The not-inconsiderable fly-in-the-ointment is ED’s very own Deputy Vermeulen who, along with Deputy Dyke, constitute what remains of the Guernsey Party. They intend to move an amendment in essence to progress an extension through the use of the runway safety areas, an idea first floated nearly a decade ago by the late Deputy Jan Kuttelwascher.

To be fair to Deputy Vermeulen, he’s been nothing but consistent in his views on the need to extend the runway and, indeed, it can be argued that this may well have contributed to his being elected in October 2020. He and his party colleague seem unafraid to adhere to the policies on which they were elected, in contrast, perhaps, to those who’ve left the party. He believes that the use of an engineered solution can be achieved within the existing airport perimeter. This is important, as an extension outside this area was always going to be nigh-on impossible to deliver politically.

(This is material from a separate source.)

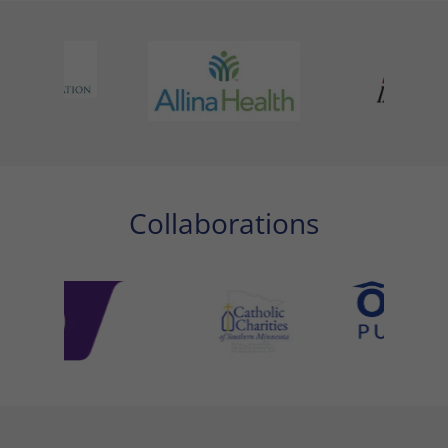
Collaborations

Deputy Vermeulen believes his solution can be undertaken for £22m., somewhat less than the proposal to extend, widen and repair Alderney’s runway. The economic case for doing so is far from a slam dunk but it’s more evidenced than that for Alderney’s runway extension, the case for which placed no reliance on economic considerations and was rather based entirely on the purported long-term savings, including for Aurigny, of the proposed project. The debate may test the normal political alignments and loyalties in the States. At the end of the day the amendment is likely to be lost to an alliance of those previously opposed, together with those who might have expressed support before, but will find sufficient in ED’s policy letter to justify passing this particular poison chalice to a future STSB to lead another debate in a future States.

Deputy De Lisle’s requete to re-open Herm’s school will conclude the agenda. The requete will also test the loyalties of some, including the president of P&R, Deputy Ferbrache, who has been highly critical in the States in his questioning of the policy change, drawing a good analogy with Herm’s education being like ‘home education’, which ESC profess to support.

At the end of the day, the bonds of the election’s informal Van Party, which have been the most enduring of this Assembly, are likely to bring him back into line behind Deputy Dudley-Owen’s position, but it seems the requete has a good chance of success, not least because nobody believes ESC’s line that the closure is a temporary pilot for a year. (It’s an irony that neither does anyone believe that ESC’s intention to temporarily move the Sixth Form to La Mare will also only be for a year, but that’s another story for another day.) ESC may believe that their decision is a small operational change justified as being in the best educational interests of Herm’s children, but before announcing the decision, they spectacularly failed to roll the pitch to prepare the case for change, particularly among the Herm community impacted by it. Former, present and prospective parents, happy with the education delivered by a popular teacher, do not want the equality of educational opportunity that ESC say they aim to deliver, particularly when it will involve trying to put a four-year-old on a boat at Rosaire Steps in driving wind and rain on a dark, wet Wednesday in February.

The politically heated debates of the week are likely to set Home Affairs up well for their policy letter on domestic abuse legislation to slide through in the middle as relatively uncontroversial.

They say timing is everything in politics.